Top

Ray Bradbury

Image result for martian chronicles

Ray Bradbury died in 2012 at 91, as full of years as his writing life was of words typed and seen into print. It’s impossible to mourn such a death, or such a life, as seemingly fulfilled as any mortal could aspire to.  What remains are the books and stories and our memory of them and our encounters with them, and thus with him: the shared wake accorded not to a body but to a body of work.

The critic Leslie Fiedler once pointed out how many of the classic American fictions have spent some part of their careers as books for boys: Huckleberry Finn, Moby Dick, The Last of the Mohicans, The Call of the Wild.  Fiedler opined that books failing to pass through that limbo could end up as books for adolescents: Thomas Wolfe was his example.  Fiedler loved the weird reaches of American popular literature, including science fiction, but he likely would have been surprised to find that the ongoing and ramifying Library of America series,  the American Pléiade, has come to include the likes of Philip K. Dick, Edgar Rice Burroughs, and H.P. Lovecraft — the lower orders getting above themselves, rather than the greats in exile.  Now that Bradbury is with them in Elysium they will probably be publishing something of his, though he isn’t much like them, nor like the other pop icons and specialists who are being named beside him in the obituaries: less peculiar in all senses, more agreeable, with a wide if shallow appeal.

Who hasn’t read him?  What boy?  My first encounter was with The October Country (1955), which I began reading believing it to be a novel; the first tale, of circus dwarfs and a hall of mirrors, was followed by the one about the couple in Mexico and the mummified corpses and the fate of the dead spouse left among them.  I was spellbound. How would he bring those concepts into one story?  Well I have always regretted that it wasn’t a novel, but the stories in the book are (in one sense) deathless.  You know the one — either through reading it or hearing it told, like a folk tale, as many of Bradbury’s are — about the man who believes his skeleton is plotting against him, and who has it dealt with by a weird practitioner.  The last moment is the wife’s arriving home to find him:

It was not so bad, finding an intact, gelatin-skinned jellyfish in one’s living room.  One could step back from it  

It was when the jellyfish called you by name… [p.95].

 The three dots are Bradbury’s own, and typical of the mode and the time.
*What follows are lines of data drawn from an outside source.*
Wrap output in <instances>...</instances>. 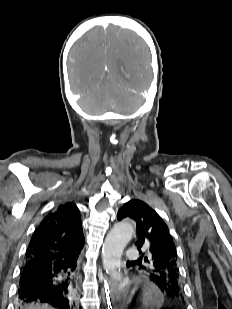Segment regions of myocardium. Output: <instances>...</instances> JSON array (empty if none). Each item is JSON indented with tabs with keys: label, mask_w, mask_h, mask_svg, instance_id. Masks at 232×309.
Listing matches in <instances>:
<instances>
[{
	"label": "myocardium",
	"mask_w": 232,
	"mask_h": 309,
	"mask_svg": "<svg viewBox=\"0 0 232 309\" xmlns=\"http://www.w3.org/2000/svg\"><path fill=\"white\" fill-rule=\"evenodd\" d=\"M145 296L149 297L150 296V292H146Z\"/></svg>",
	"instance_id": "obj_1"
}]
</instances>
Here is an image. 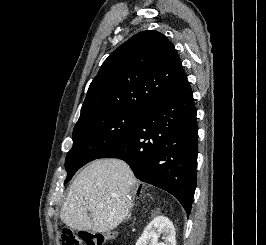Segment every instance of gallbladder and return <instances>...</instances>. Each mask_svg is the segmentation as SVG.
<instances>
[{
  "mask_svg": "<svg viewBox=\"0 0 266 245\" xmlns=\"http://www.w3.org/2000/svg\"><path fill=\"white\" fill-rule=\"evenodd\" d=\"M88 217H92L91 213H88Z\"/></svg>",
  "mask_w": 266,
  "mask_h": 245,
  "instance_id": "bac80fb5",
  "label": "gallbladder"
}]
</instances>
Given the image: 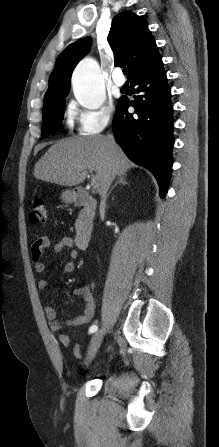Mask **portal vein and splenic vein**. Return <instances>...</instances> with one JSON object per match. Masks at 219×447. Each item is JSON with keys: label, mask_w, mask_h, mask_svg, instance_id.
<instances>
[{"label": "portal vein and splenic vein", "mask_w": 219, "mask_h": 447, "mask_svg": "<svg viewBox=\"0 0 219 447\" xmlns=\"http://www.w3.org/2000/svg\"><path fill=\"white\" fill-rule=\"evenodd\" d=\"M91 186H92L93 189L98 188V184H97V181L95 179H92Z\"/></svg>", "instance_id": "portal-vein-and-splenic-vein-1"}]
</instances>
There was a nice illustration.

Bradbury began as and basically continued as a pulp writer of horror and fantasy stories, set mostly in contemporary America, and including a string of science fiction stories, because science fiction was the fantasy mode of his time. Bradbury in his SF wrote about the prospect of nuclear destruction and the possibilities and dangers of the future, but though he was asked to “conceptualize” the Future for the US Pavilion at the 1964 World’s fair, he wasn’t much interested in science, or in the warning/promising business.  He was at bottom a churner, an opportunist, a typist (he wrote the novella “The Fireman”, which would evolve into Fahrenheit 451, in nine days on a ten cents-an-hour rented typewriter), who could write anything, whose stories could be effectively adapted to EC Comics (and were) as well as to movies (Truffaut’s film of Fahrenheit 451 exists on a different plane from the somewhat programmatic novel).

The work of his I remember best, from when I read him more or less constantly, were the stories and books that were the least fantastical: “The Wonderful Ice-Cream Suit,” “A Medicine for Melancholy,” “The Watchful Poker Chip of H. Matisse” — even the effusively sentimental Dandelion Wine.  I am reluctant to re-read these; I am afraid the eternal literary adolescent in Bradbury chimed too well with the temporary adolescent I was.

And yet The Martian Chronicles,  his best book, despite its moments of sentimentality and obviousness — qualities that can destroy self-conscious literary endeavors even as they give power to wilful pulp — deserves the Library of America’s glossy black covers and ribbon bookmark.  Not so much for the cheesily effective opening tale, in which the first space travelers are fooled by cunning Martians into thinking Mars is really an Edenic afterlife where Gram and Gramps are still on the front porch and pie is cooling on the sill, only to be destroyed by the illusion; but for the later, ineffably melancholy brief recountings of desolation and dust and compromised hopes on the real Mars.  Of course Bradbury’s Mars is no more real than Burroughs’s, and is nothing like Kim Stanley Robinson’s carefully accurate depictions of colonization and terraforming.  It’s an American counterworld where the facts of Martian physical life are not so much transcended as ignored, so that a dream derived not from folklore or myth or pulp fantasizing but from the shared life of its readers can play out.  Bradbury’s own longings for home, for goodness, for family love, for American innocence, are at once expressed and confounded, fulfilled and defeated. Not a fable, or a lesson, or a trick, or a joke — not a story-spinner’s story — it is unique in his huge pile of work, and in American letters.